### Task instructions
In the records that follow, locate every line with "Castellanos" and extract it.

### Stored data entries
------------------------------------------------------------
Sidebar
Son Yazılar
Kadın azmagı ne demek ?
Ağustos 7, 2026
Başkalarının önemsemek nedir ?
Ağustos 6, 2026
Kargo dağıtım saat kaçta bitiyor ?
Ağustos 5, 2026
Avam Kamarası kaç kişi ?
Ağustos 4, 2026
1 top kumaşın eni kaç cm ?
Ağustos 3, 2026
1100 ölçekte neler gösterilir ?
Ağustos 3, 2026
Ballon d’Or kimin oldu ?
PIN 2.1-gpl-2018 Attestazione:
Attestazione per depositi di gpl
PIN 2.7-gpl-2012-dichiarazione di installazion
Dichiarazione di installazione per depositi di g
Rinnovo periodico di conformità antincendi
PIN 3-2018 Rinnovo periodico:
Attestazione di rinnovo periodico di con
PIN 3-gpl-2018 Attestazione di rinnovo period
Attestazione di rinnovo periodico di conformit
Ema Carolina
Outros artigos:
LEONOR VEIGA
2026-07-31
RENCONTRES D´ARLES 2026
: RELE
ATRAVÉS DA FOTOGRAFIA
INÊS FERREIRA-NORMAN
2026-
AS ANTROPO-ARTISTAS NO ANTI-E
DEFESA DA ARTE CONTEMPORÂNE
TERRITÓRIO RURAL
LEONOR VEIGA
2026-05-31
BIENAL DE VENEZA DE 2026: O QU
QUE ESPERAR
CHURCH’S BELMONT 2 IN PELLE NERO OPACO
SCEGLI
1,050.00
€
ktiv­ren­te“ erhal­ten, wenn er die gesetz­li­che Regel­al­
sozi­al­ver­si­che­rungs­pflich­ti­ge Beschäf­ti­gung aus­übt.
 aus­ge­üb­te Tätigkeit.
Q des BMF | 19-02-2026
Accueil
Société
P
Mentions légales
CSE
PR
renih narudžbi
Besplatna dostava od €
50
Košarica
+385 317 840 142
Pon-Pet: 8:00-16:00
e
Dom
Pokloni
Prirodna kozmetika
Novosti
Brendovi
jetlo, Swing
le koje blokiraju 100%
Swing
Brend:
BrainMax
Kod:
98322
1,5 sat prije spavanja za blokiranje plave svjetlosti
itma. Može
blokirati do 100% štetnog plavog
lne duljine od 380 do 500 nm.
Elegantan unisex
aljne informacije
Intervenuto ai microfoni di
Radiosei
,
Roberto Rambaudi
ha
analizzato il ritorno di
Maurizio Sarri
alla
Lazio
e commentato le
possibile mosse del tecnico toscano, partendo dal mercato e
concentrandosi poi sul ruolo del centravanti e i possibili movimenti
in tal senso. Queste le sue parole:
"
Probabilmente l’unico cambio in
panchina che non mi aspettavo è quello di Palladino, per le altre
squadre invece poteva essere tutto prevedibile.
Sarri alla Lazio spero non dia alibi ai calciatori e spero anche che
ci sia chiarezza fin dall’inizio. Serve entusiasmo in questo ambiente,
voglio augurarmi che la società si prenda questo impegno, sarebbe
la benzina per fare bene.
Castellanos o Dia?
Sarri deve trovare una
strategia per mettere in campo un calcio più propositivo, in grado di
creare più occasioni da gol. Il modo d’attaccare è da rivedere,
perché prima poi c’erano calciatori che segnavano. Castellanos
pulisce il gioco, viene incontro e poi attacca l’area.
------------------------------------------------------------
### Solution
Castellanos o Dia?
perché prima poi c’erano calciatori che segnavano. Castellanos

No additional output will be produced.